Dive Brief:
- Distributed generation is a threat to the traditional utility ratemaking structure, but in the near-term Moody's Investors Service said it believes power distributors will continue to receive fair treatment by regulators.
- The "death spiral" scenario caused by a large number of customers disconnecting from the utility grid is unlikely, though Moody's said slow attrition is possible, Platts reports.
- Technological developments are inherently uncertain and could be disruptive, but Moody's said the value of the utility grid left it convinced that regulators would ease change and ensure a level of regulatory certainty.
Dive Insight:
The doom-and-gloom phrase "utility death spiral" is probably a bit overblown, say analysts at Moody's Investors Service. While in the long run distributed generation does represent a threat to the traditional utility industry, changes will likely be gradual and distribution companies can continue to count on fair rate treatment, the ratings agency said.
"Distributed generation poses a threat under traditional ratemaking but it's premature to call a 'death spiral' for the sector," says Moody's Senior Vice President Mihoko Manabe in the report "US Utilities: Regulatory Response Looks to Stay Ahead of the Distributed Generation Curve."

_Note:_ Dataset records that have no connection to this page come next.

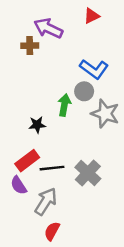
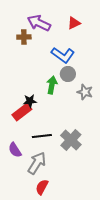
red triangle: (92, 16) -> (74, 23), moved
blue L-shape: (94, 69) -> (63, 55), moved
gray star: (105, 114) -> (85, 92), size x0.7
red rectangle: (27, 161) -> (22, 112), moved

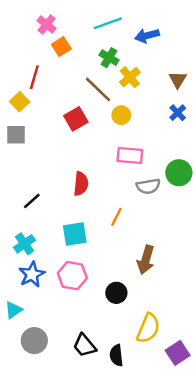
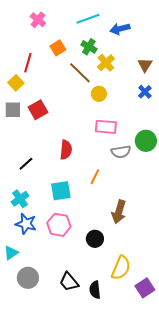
orange square: (61, 47) -> (58, 48), moved
red square: (76, 119) -> (38, 110), moved
blue star: (32, 274) -> (26, 224), turned -30

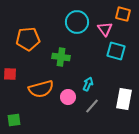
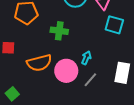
pink circle: (68, 97) -> (66, 71), size x1.5
green square: (14, 120) -> (12, 94), turned -32

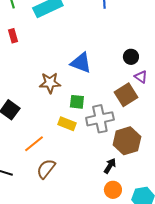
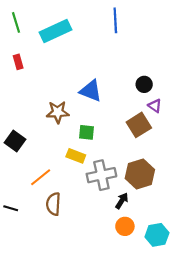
gray cross: (100, 119) -> (101, 175), moved
brown semicircle: (46, 169) -> (53, 204), turned -35

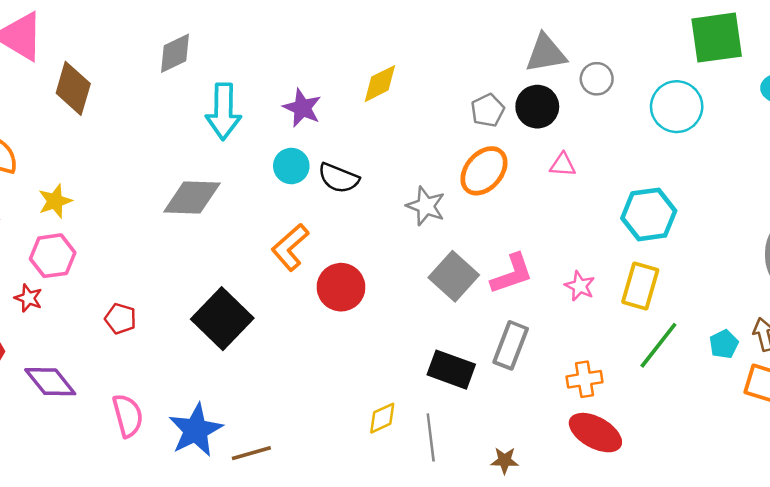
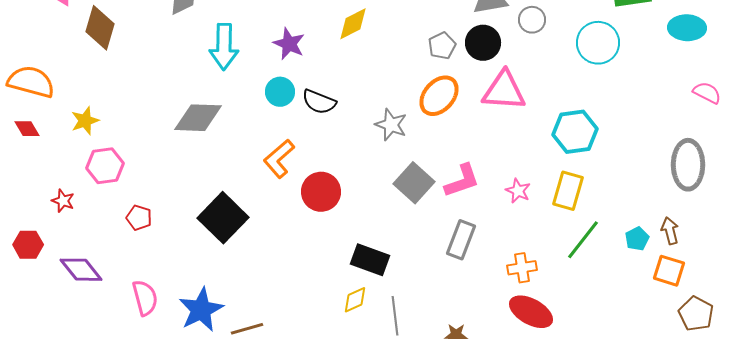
pink triangle: (563, 165) -> (504, 91), size x2.0
pink hexagon: (53, 256) -> (105, 166), moved
black rectangle: (451, 370) -> (370, 260), moved

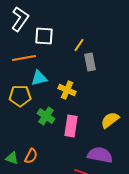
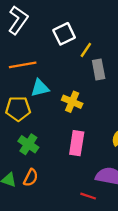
white square: (44, 36) -> (64, 34), moved, turned -30
green cross: (46, 116) -> (28, 144), moved

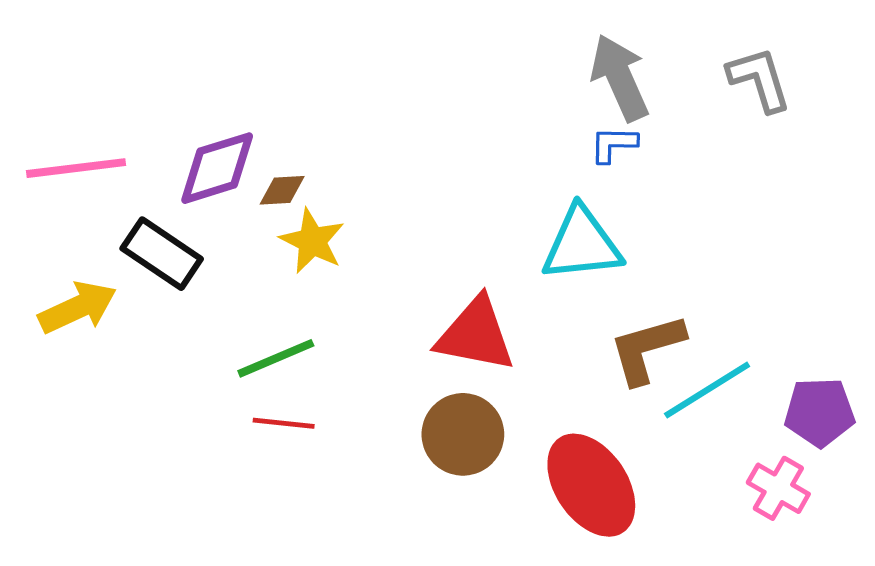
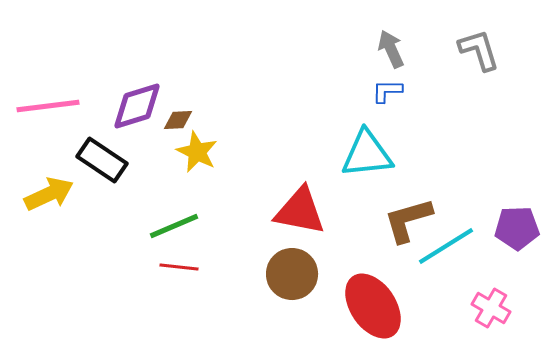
gray arrow: (620, 78) -> (391, 49), size x0.7
purple pentagon: (820, 412) -> (517, 228), moved

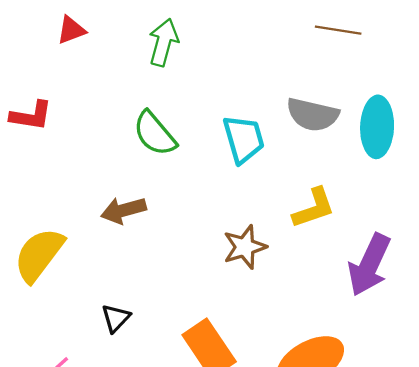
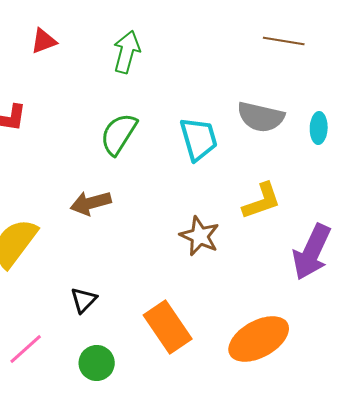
cyan ellipse: (377, 127) -> (319, 128), size x0.6
green semicircle: (155, 134) -> (119, 134), turned 72
brown star: (245, 247) -> (200, 236), turned -30

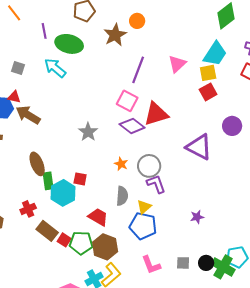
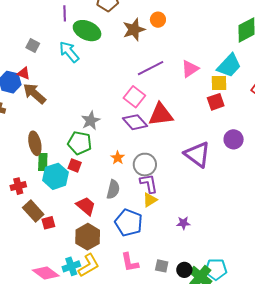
purple line: (138, 70) -> (151, 68), turned 32
yellow triangle: (144, 207) -> (150, 200), moved
red square: (64, 240) -> (48, 223), turned 32
green pentagon: (81, 243) -> (80, 143), moved

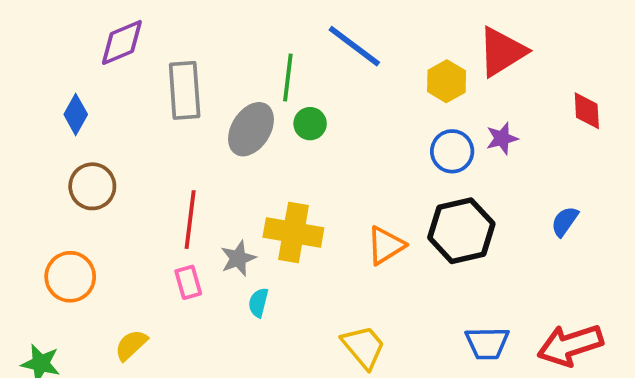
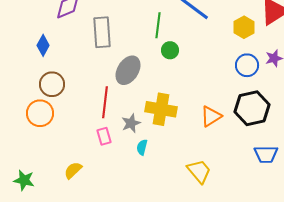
gray ellipse: (251, 129) -> (128, 70), moved
orange circle: (70, 277) -> (40, 113), moved
blue trapezoid: (487, 343) -> (266, 154), moved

Moody's said that proactive regulatory response to distributed generation is credit positive as it gives utilities improved rate designs and helps in the long-term planning for their infrastructure. In some states, such as California, New York and Hawaii, regulators are going even further by pursuing brand new utility business models that embrace distributed generation, but most are tackling rate design and policy issues first.
"The electric grid is a critical piece of infrastructure, and its value could be even greater in the future," says Manabe. "Consequently, we believe utilities will continue to receive reasonable regulatory treatment."